Manifestly, each communication window affecting the homogeneity of the coating forms a disturbance of the current flow. Local temperature spikes (“hot spots”) appear which may lead to damage to the substrate (thermal stresses) and to the coating itself. This is not only the case when the coating is of large extent, but also when the communication window is formed by a larger or smaller number of discontinuous individual slots. The latter also form in the zone of the surface considered an appreciable increase in the resistance of the layer and also in addition cause the appearance of the hot spots mentioned above.
The document cited last proposes, as a measure aimed at reducing the disturbing effect of the large communication window, that provision be made on the edge of the latter for an electrically conducting band, which exhibits a much smaller ohmic resistance per unit area than the heating layer. This ought to cause the currents to bypass the cut-out. Preferably, a communication window is entirely flanked by such a band. The band may be fabricated by printing and baking a conducting silk screen printing paste, containing silver. It may, however, also be applied by depositing an electrically conducting lacquer or by laying a metallic band.
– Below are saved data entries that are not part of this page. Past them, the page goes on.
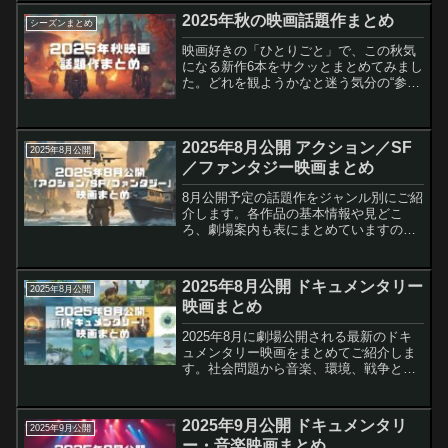
文化の魅力が詰まったエンタメ作品で
2025年秋の映画話題作まとめ
シーズンまとめ
す。家族で楽しめ...
映画好きの「ひとりごと」で、この秋気
になる新作6本をサクッとまとめてみまし
た。どれを観ようかなと迷う気分の“参考
ログ”にどうぞ。トロン：アレス■基本情
報公開日：2025年10月10日監督：ヨアヒ
ム・ローニング脚本：ジェシー・ウィグ
2025年8月公開 アクション／SF
トウ／ステ...
2025年8月公開
／ファンタジー映画まとめ
8月公開予定の話題作をジャンル別にご紹
介します。各作品の基本情報や見どこ
ろ、劇場案内も表にまとめていますの
で、観たい作品の上映劇場や公式情報も
スムーズにご確認いただけます。ジュラ
シック・ワールド／復活の大地
2025年8月公開 ドキュメンタリー
2025年8月公開
（Jurassic World: ...
映画まとめ
2025年8月に劇場公開される最新のドキ
ュメンタリー映画をまとめてご紹介しま
す。社会問題から音楽、環境、戦争とい
った多彩なテーマの注目作が揃いまし
た。それぞれの見どころや公開日、基本
情報を一目でチェックできます。気にな
2025年9月公開 ドキュメンタリ
2025年9月公開
る作品は劇場や公式サイ...
ー・音楽映画まとめ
In all cases, an electrically conducting functional bond is naturally necessary between the band and the coating.
The band may be masked from view by the superposition of an electrically nonconducting, opaque masking band, made for example of black enamel. Such masking bands are as a general rule composed of a nonconducting substance, black in color, which may be baked (silk screen printing paste). An infrared radiation is not reflected, but absorbed, by this substance.